U.S. Paper Chase May Slow H-1B, Green Card Use

One agency says the federal TARP law demands that applicants submit more data.

Federal regulators, particularly the U.S. Citizenship and Immigration Services bureau, may be slowing the process of obtaining H-1B visas and green cards by adding to the mounds of paperwork required by applicants, according to immigration attorneys.

Several attorneys said in interviews that various regulatory agencies have increased the scope of their so-called requests for evidence from those who apply for new H-1B visas or permanent residency cards, or try to renew existing ones.

In recent months, the USCIS has compelled some applicants to provide corporate payroll records, zoning maps and even building fire-safety plans, they added.

The new requests are "on the border of harassment," said Crystal Williams, co-director of the American Immigration Lawyers Association in Washington. The USCIS is "attempting to build a barrier, to make it as difficult as it possibly can be to get a visa," she added.

The lawyers group is now gathering evidence to make a case that the USCIS and other government regulatory agencies are overstepping their authority.

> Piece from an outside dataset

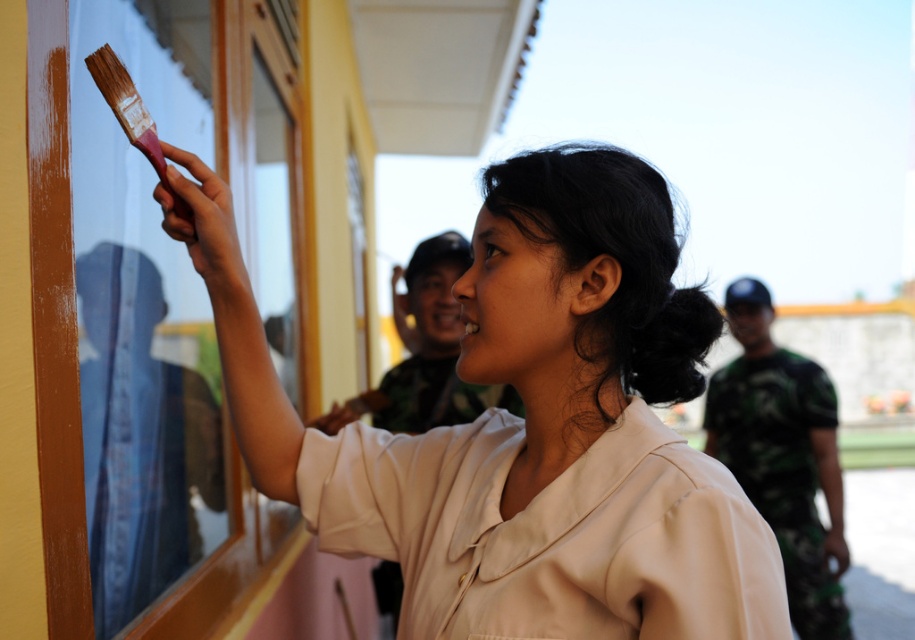 In the scene shown: You are standing in front of the wall where the girl is painting. There are two points marked on the wall at coordinates point (346, 417) and point (127, 138). If you want to touch the point that is closer to you, which one should you choose?

You should choose point (127, 138) because it is closer to you than point (346, 417), which is further away.

You are a painter who needs to reach the pink wooden paintbrush at upper left before the matte beige shirt at upper center. Which object should you reach for first?

The pink wooden paintbrush at upper left should be reached for first since it is located above the matte beige shirt at upper center, making it closer to your hand.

Sam Shihab, an immigration attorney at law firm Shihab & Associates Co. in Washington, said requests by regulators like the USCIS for additional documents are "out of control." H-1B employers are now "guilty until proven innocent," he added.

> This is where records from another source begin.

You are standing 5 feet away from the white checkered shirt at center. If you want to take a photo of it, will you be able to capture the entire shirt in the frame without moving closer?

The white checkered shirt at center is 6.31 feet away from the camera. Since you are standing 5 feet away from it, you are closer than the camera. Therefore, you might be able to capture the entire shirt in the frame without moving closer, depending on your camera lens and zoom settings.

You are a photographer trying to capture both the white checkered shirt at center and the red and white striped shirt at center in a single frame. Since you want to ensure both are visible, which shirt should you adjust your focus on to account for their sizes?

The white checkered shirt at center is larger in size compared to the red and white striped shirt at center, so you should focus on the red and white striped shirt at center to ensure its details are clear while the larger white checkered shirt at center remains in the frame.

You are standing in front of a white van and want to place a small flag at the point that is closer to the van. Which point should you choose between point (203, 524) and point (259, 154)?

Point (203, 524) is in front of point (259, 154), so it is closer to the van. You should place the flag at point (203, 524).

Shihab claimed that IT firms that mainly hire Indian nationals, in particular, are being targeted by the government.

He said he recently photographed a four-inch-high stack of supporting documents required by regulators. Shihab posted details about some of the documents regulators require on his firm's blog.

Suhi Koizumi, a special counsel at Buchalter Nemer LLP in San Francisco, said she has encountered increased, burdensome government demands for what she called irrelevant documents from companies looking to hire workers who hold permanent residency cards, or green cards.

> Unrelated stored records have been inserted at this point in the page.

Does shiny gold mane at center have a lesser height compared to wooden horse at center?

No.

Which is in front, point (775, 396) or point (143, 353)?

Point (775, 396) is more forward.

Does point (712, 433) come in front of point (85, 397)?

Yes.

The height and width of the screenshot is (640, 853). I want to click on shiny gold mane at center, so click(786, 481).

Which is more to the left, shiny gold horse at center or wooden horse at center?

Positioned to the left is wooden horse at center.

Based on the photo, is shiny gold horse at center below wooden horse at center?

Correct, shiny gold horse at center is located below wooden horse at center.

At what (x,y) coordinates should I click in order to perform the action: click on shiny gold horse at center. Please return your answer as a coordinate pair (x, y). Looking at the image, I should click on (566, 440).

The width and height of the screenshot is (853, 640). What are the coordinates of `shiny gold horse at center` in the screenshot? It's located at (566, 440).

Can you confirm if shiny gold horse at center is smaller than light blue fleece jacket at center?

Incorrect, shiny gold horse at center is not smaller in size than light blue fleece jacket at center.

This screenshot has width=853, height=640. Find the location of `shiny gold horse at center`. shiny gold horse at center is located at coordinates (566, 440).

U.S. regulators "are going to request résumés that the companies have received, to make sure that they have considered all minimally qualified workers," Koizumi said. "Jobs are hard to find, and the government wants to encourage companies to hire U.S. workers."

A Legal Imperative

The USCIS has acknowledged that it has increased its scrutiny of applications for H-1B visas and green cards. But the agency contends that the actions are required as part of the federal Troubled Asset Relief Program (TARP), which set new H-1B restrictions on firms that received bailout funds.

The agency noted that in March, it moved to cut back on the number of documents sought from companies.

In an e-mail to Computerworld, a USCIS spokesman said that the agency is "requesting end-user documentation in those situations where the beneficiary is not working on-site for the petitioner. This will help us ensure that a job offer does indeed exist, and that the worksite is covered by the 'labor condition application' in the file and that a position is a specialty occupation."

There are a number of reasons why the U.S. would step up enforcement of the H-1B and green card programs.

A study released last fall by the USCIS found various problems, including fraud, in nearly one in five H-1B applications. And in February, 11 people in six states were arrested on H-1B fraud charges alleging that companies were displacing qualified American workers.

It's hard to tell whether the increased paperwork is discouraging foreign workers from applying for H-1Bs, though the pace of new applicants has fallen as U.S. unemployment numbers have grown.

Approximately 65,000 H-1B visa applications have been received so far for the 2010 fiscal year, which begins Oct. 1. A total of 85,000 H-1B visas are available for the year.

The Obama administration has yet to formally spell out its plan for H-1B visas and employment-based green cards, though observers expect it to support expanding their use.

Obama's choice to head the USCIS, Alejandro Mayorkas, is still awaiting Senate confirmation.